Ce point est important dans la stratégie argumentative: l’hypothèse ne se contente pas de loger la matière noire dans des trous noirs, elle prétend aussi résoudre un problème de chronologie astrophysique. En pratique, tout dépend de la capacité du modèle à produire la bonne population: suffisamment nombreuse pour contribuer à la matière noire, et avec une distribution de masses compatible avec ce que les observations autorisent.

Quels tests observationnels: ondes gravitationnelles, relevés de galaxies, microlentilles

Gaztanaga insiste, dans The Conversation, sur la nécessité de confronter l’idée aux données. Plusieurs axes de tests sont évoqués, à commencer par un fond d’ondes gravitationnelles. Une population de trous noirs, surtout si elle se forme ou se réorganise au moment d’un rebond, peut laisser une signature statistique dans le spectre d’ondes gravitationnelles. Depuis les premières détections d’ondes gravitationnelles par les interféromètres au sol, l’astronomie gravitationnelle est devenue un outil de recensement indirect des populations de trous noirs et de leurs fusions.

Deuxième axe: les relevés de galaxies et la cartographie de la matière à grande échelle. La matière noire n’est pas seulement une masse totale, c’est aussi une manière de structurer l’Univers. Une matière noire faite d’objets compacts peut, selon les masses en jeu, produire des effets subtils sur la formation des structures, la dispersion des vitesses, ou certaines signatures de lentille gravitationnelle.

Troisième axe: la microlentille, déjà centrale dans les contraintes sur les objets compacts. Si une fraction significative de la matière noire est faite de trous noirs, des campagnes d’observation peuvent rechercher des amplifications transitoires de la lumière d’étoiles, typiques du passage d’un objet massif sur la ligne de visée. Les résultats passés ont déjà fortement borné plusieurs plages de masses, ce qui oblige tout modèle à se placer dans les fenêtres encore compatibles, ou à proposer une distribution suffisamment complexe pour éviter une exclusion simple.

Le défi est que ces tests ne mesurent pas directement l’origine pré-Big Bang d’un trou noir. Ils mesurent des abondances, des masses et des distributions. La thèse des reliques doit donc faire mieux qu’une histoire élégante: elle doit produire des prédictions distinctives, par exemple une signature particulière dans un fond d’ondes gravitationnelles, ou une empreinte statistique sur la structure à grande échelle.

Pourquoi l’hypothèse séduit, et pourquoi elle reste sous contrainte

Le pouvoir de séduction du scénario tient à sa sobriété apparente: pas de nouvelle particule, pas d’interaction exotique à découvrir, seulement des objets gravitationnels déjà admis par la relativité générale.
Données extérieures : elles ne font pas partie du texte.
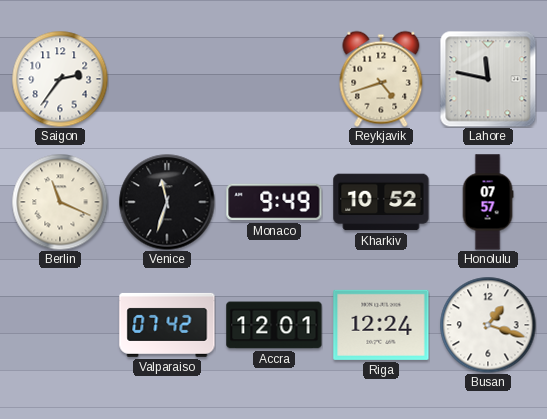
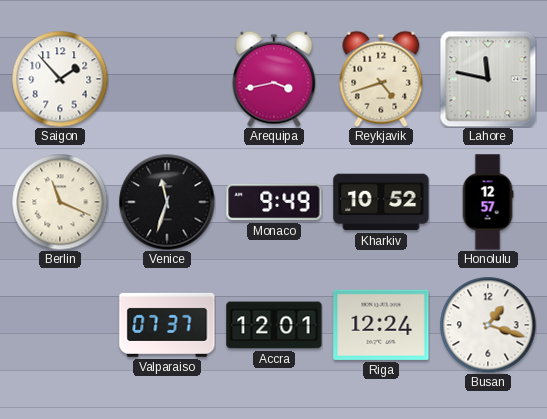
Saigon: 2:36 -> 1:53
Arequipa: none -> 3:43
Honolulu: 07:57 -> 12:57
Valparaiso: 07:42 -> 07:37
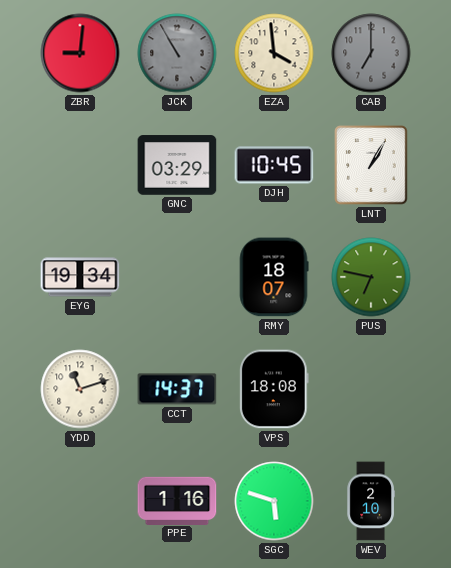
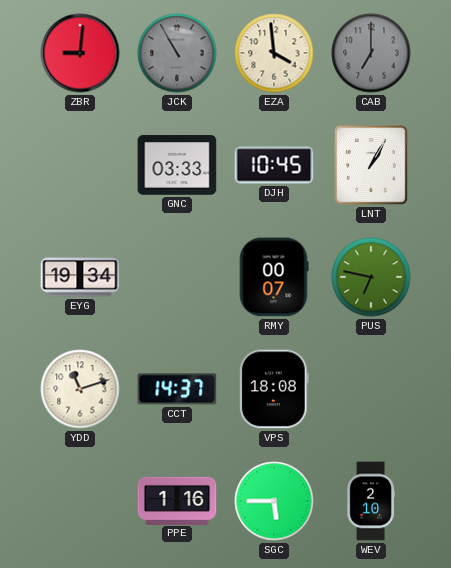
GNC: 03:29 -> 03:33
RMY: 18:07 -> 00:07
SGC: 5:48 -> 5:45
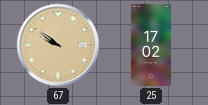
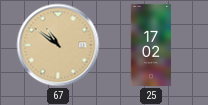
67: 9:51 -> 10:51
C’est aussi une manière de déplacer le mystère: au lieu de demander quelle particule est la matière noire?, la question devient quel est l’inventaire des objets compacts du cosmos, et quelle est leur histoire cosmologique?.

Mais cette sobriété est relative. Le Big Bounce n’est pas un consensus, et la cosmologie standard reste construite autour d’une expansion depuis un état initial très chaud et dense, sans cycle établi. Ajouter un rebond implique une physique de la gravité à très haute énergie qui n’est pas tranchée. À cela s’ajoutent les contraintes empiriques déjà fortes sur les objets compacts comme composante dominante de la matière noire.

Le papier présenté dans Physical Review D et l’essai de The Conversation proposent donc moins une solution clé en main qu’un cadre de travail: si l’Univers a connu une phase précédente, certains restes pourraient subsister, et parmi eux des trous noirs capables de jouer le rôle de matière noire. La question devient expérimentale et statistique: quelle fraction est compatible avec les observations actuelles, et quelles signatures futures permettraient de distinguer une population de reliques d’une population formée entièrement après le Big Bang?

Dans l’immédiat, l’hypothèse a surtout une vertu: elle relie deux zones d’ombre, la matière noire et l’origine des trous noirs, à une troisième question plus radicale, celle d’un Univers cyclique. Si ce lien produit des prédictions testables, il pourrait transformer une spéculation cosmologique en programme d’observations, du ciel profond à l’astronomie gravitationnelle.